Try it =
Go through the lines below and copy each one that holds the string "Fast".

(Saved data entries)
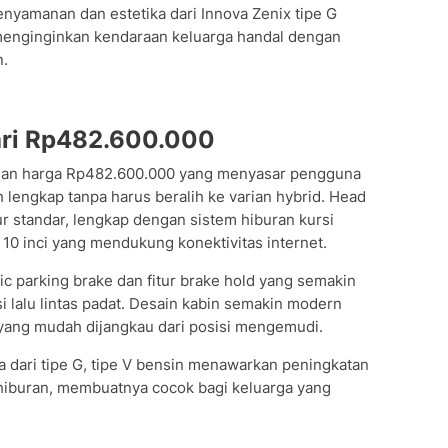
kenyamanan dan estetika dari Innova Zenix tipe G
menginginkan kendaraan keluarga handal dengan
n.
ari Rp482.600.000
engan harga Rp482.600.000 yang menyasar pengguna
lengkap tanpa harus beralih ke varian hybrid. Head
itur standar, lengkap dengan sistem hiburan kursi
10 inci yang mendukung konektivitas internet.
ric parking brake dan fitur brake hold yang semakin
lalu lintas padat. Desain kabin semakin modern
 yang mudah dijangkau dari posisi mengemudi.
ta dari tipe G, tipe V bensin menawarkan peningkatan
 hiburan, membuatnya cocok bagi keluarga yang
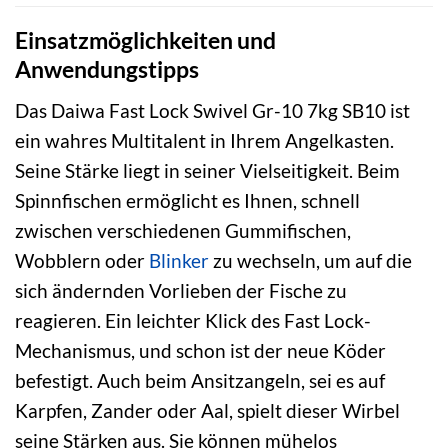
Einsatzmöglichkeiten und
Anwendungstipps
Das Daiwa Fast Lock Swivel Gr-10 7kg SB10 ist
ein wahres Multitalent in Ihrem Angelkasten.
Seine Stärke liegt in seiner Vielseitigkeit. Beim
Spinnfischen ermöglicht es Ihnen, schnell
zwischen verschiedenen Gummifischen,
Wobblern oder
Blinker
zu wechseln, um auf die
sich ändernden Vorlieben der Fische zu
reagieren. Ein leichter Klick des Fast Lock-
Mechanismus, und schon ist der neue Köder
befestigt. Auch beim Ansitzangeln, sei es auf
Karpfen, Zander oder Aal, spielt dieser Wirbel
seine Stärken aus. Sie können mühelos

Written answer =
Das Daiwa Fast Lock Swivel Gr-10 7kg SB10 ist
reagieren. Ein leichter Klick des Fast Lock-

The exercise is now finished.